6. Environment >
Global Warming Social Footprint
We have been working to reduce the global warming-causing greenhouse gas emissions that result from making Ben & Jerry’s ice cream for several years. Our efforts have included improving efficiencies, investigating the practicality of renewable energy, and offsetting all of the carbon emissions from our manufacturing operations.
But we haven’t been able to answer one very important question about our company’s response to global warming: Exactly how much should we be reducing our greenhouse gas emissions each year?
In 2006, Ben & Jerry’s began a focused effort to answer this huge question. It’s an important question because in order to successfully meet the challenge of global warming as a world community, we need a plan that will share the burden of reducing greenhouse gases in the atmosphere equitably among regions, nations, industries, and individuals.
We don’t have such a plan yet in the United States, where carbon dioxide, the most significant greenhouse gas, is not regulated by the federal government. (We’re pushing Congress to fix that through our Lick Global Warming Campaign.
So we looked to a plan that some of the best climate scientists in the world have proposed called the WRE350 Plan. It spells out annual limits on the amount of carbon (in the form of carbon dioxide) humans can emit globally over the next 150 years in order to stabilize the concentration of carbon dioxide in the atmosphere at a safe level of 350 parts per million. (A number of other proposed plans aim for higher levels of atmospheric carbon dioxide, ranging from 450 to 750 parts per million. We chose the most aggressive plan, which we think represents the best response to global warming.)
Then, in consultation with the Center for Sustainable Innovation, we used a new analytical technique, the Global Warming Social Footprint, to figure out what the WRE350 Plan meant for Ben & Jerry’s.
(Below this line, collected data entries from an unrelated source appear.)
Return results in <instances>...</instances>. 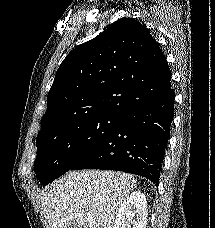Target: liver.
Here are the masks:
<instances>
[{
    "label": "liver",
    "mask_w": 215,
    "mask_h": 228,
    "mask_svg": "<svg viewBox=\"0 0 215 228\" xmlns=\"http://www.w3.org/2000/svg\"><path fill=\"white\" fill-rule=\"evenodd\" d=\"M136 186L132 174L76 170L45 186L40 202L49 228H113L120 204Z\"/></svg>",
    "instance_id": "1"
}]
</instances>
The purpose of the project was to identify an annual level of carbon emissions that our Company’s manufacturing operations could emit (in the form of carbon dioxide) that would represent our proportionate share of the WRE350 Plan.
It is our belief that if every business calculated a Global Warming Social Footprint and developed aggressive plans to meet its annual emissions targets, then our planet would have the ability to safely assimilate human-produced carbon emissions, resulting in stable levels of atmospheric carbon dioxide by 2150. While a lofty goal, we need to start someplace.
The results of our project indicated that our investments in energy efficiency and carbon offsets over the past several years have reduced our global warming footprint, but not quite as fast as the WRE350 Plan requires. Ben & Jerry’s manufacturing plants emitted 6,279 net tons of carbon in the form of carbon dioxide over the six years from 2001-2006, which is just 133 tons more carbon than our share of the WRE350 Plan allows. We therefore missed our cumulative WRE350 target by 2.2 % during the years from 2001-2006. (Our performance did meet the requirements of the less aggressive WRE450 plan, which many policy makers and businesses have embraced.)
In order for Ben & Jerry’s to achieve our WRE350 target, we’ll need to make further efficiency gains, switch to lower or no carbon energy sources, or purchase more carbon offsets.
In 2007, we’ll take what we’ve learned from this Global Warming Social Footprint and use it in developing a specific climate change plan.